* [Exercise aim]: Return every line of the entries that includes the word "enthalten".

———

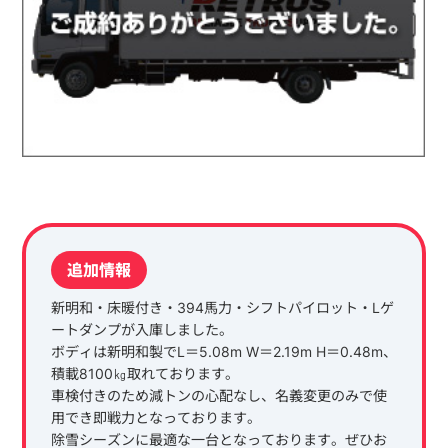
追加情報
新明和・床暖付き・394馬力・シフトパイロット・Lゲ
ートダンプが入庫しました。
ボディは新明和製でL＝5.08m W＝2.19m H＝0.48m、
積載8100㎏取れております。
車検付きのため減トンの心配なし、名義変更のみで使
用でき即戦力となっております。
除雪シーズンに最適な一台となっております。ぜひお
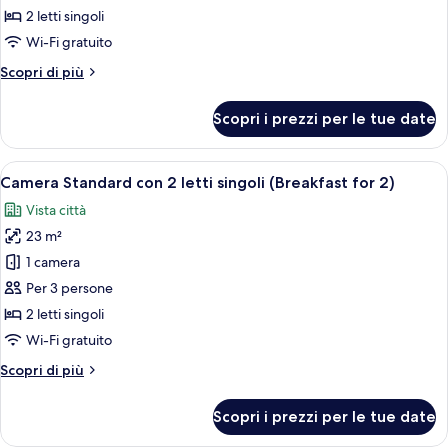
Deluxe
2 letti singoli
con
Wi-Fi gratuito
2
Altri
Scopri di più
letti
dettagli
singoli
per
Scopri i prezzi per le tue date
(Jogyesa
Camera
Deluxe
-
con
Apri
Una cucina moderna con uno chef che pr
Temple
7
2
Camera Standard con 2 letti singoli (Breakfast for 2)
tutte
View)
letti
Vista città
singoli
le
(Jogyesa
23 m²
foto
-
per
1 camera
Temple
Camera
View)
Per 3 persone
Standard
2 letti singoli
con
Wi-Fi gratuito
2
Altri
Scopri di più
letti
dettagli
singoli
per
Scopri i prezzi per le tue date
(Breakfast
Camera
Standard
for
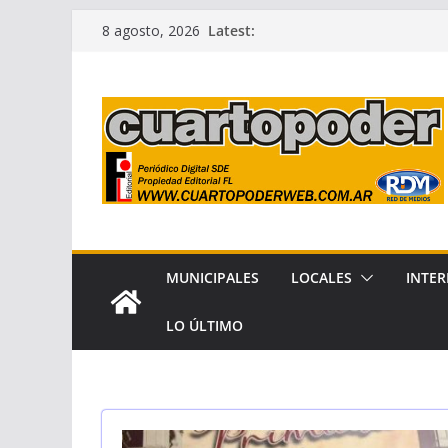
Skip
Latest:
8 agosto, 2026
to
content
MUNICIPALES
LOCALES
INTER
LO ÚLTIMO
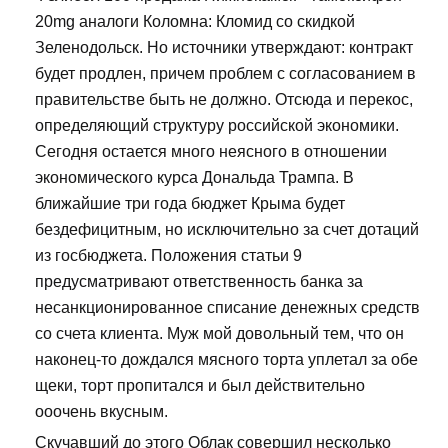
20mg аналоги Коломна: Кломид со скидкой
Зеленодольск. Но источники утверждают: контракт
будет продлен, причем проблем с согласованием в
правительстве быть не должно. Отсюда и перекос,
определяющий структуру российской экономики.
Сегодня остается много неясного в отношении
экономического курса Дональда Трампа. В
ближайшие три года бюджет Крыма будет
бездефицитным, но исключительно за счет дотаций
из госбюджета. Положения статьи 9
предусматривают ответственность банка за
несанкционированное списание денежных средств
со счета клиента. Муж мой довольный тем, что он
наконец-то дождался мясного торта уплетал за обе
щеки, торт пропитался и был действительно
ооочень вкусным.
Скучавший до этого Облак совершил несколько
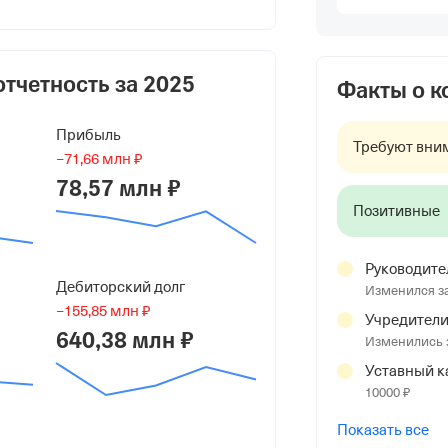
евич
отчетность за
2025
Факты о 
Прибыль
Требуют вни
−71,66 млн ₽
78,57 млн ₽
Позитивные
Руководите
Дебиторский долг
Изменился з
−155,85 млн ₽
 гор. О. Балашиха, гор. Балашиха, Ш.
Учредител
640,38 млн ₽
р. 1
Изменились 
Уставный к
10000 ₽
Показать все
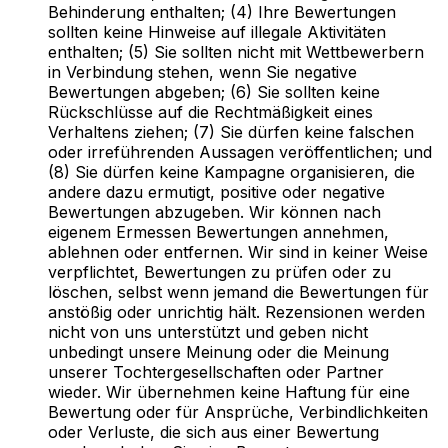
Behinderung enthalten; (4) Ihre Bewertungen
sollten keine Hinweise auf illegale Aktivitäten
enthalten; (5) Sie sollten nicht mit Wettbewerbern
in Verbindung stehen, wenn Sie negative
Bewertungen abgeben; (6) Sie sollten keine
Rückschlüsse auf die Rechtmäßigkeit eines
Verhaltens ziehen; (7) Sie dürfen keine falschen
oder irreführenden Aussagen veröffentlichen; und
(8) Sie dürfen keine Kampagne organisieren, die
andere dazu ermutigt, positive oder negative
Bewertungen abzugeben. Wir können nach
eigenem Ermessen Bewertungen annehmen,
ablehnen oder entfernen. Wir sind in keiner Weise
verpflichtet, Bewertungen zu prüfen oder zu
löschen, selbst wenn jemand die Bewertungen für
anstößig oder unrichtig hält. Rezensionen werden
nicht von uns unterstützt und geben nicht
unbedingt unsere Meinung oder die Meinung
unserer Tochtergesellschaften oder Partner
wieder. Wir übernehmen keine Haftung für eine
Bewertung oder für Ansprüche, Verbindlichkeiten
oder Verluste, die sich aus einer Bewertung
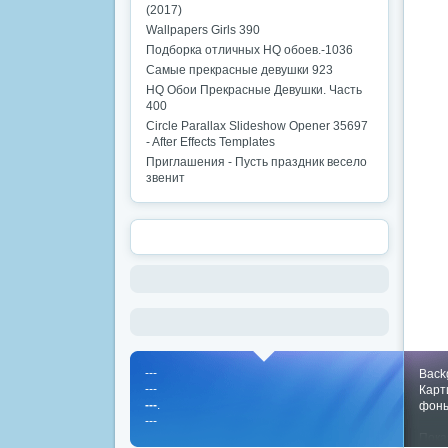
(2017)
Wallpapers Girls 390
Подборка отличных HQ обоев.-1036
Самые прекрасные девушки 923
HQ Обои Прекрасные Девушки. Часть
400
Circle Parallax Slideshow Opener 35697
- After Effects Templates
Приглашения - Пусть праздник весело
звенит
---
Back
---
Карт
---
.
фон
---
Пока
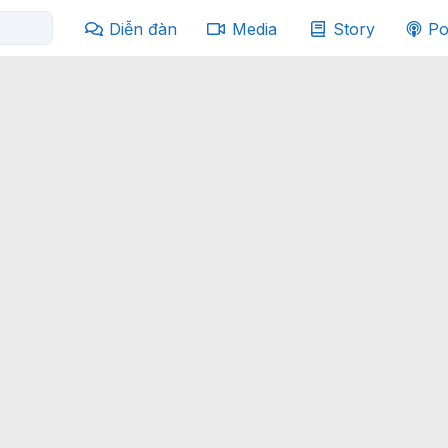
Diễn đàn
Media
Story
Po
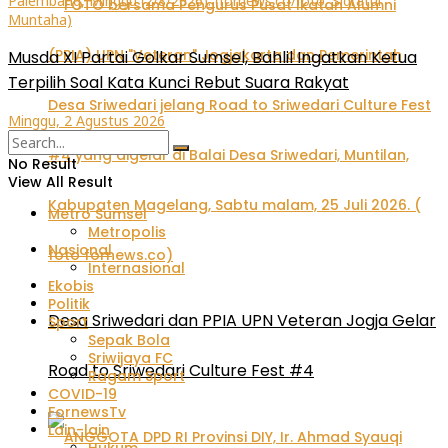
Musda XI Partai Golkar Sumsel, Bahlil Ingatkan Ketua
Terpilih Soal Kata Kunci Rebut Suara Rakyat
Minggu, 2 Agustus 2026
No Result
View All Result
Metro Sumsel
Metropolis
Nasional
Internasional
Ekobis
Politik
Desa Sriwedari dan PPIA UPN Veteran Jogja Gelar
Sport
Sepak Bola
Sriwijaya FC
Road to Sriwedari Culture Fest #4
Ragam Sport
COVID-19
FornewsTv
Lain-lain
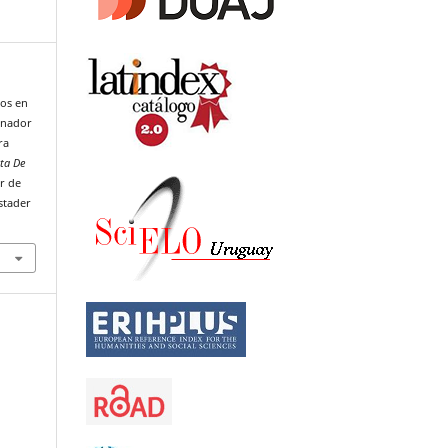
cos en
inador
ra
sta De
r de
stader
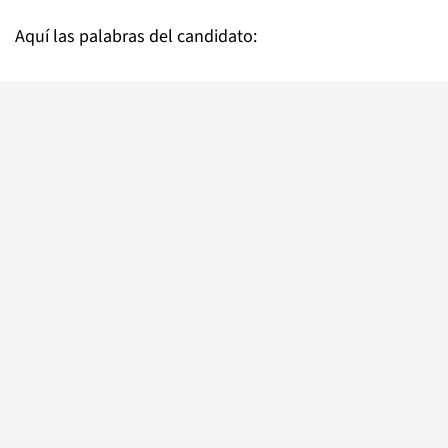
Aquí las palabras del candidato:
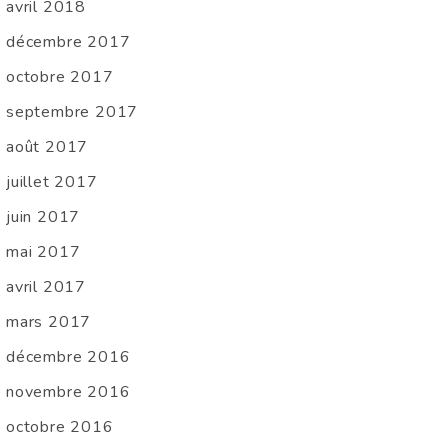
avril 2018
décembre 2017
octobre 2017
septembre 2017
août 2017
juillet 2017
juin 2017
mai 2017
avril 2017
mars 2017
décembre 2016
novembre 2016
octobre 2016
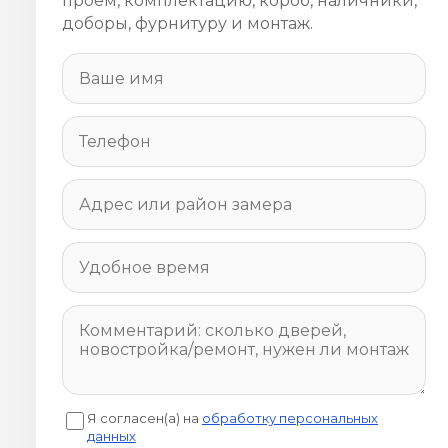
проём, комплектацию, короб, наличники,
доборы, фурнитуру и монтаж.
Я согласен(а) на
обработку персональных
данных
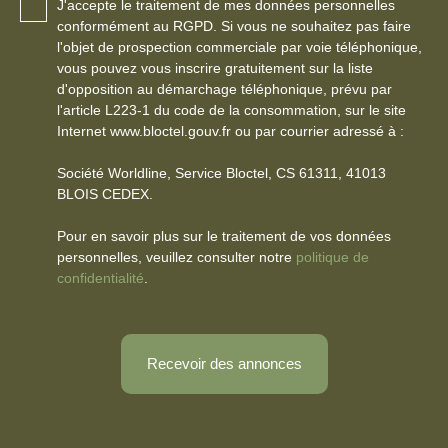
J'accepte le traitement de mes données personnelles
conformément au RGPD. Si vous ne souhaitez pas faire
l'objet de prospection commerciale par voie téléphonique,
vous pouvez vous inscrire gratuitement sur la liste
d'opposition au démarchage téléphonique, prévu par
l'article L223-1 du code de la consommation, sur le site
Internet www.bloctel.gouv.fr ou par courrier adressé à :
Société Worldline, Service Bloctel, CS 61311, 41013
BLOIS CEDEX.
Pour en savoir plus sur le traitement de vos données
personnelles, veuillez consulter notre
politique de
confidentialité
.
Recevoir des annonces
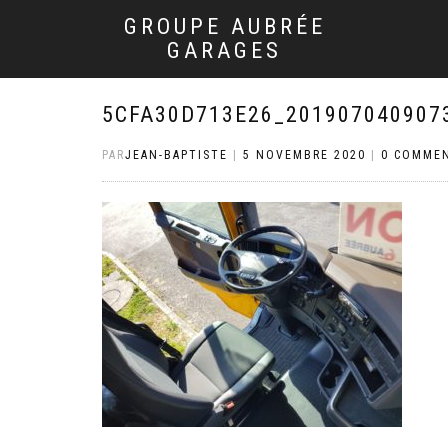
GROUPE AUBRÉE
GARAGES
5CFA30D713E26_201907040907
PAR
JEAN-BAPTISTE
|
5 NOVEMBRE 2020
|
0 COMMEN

———

* [Exercise output]:
Behinderung enthalten; (4) Ihre Bewertungen
enthalten; (5) Sie sollten nicht mit Wettbewerbern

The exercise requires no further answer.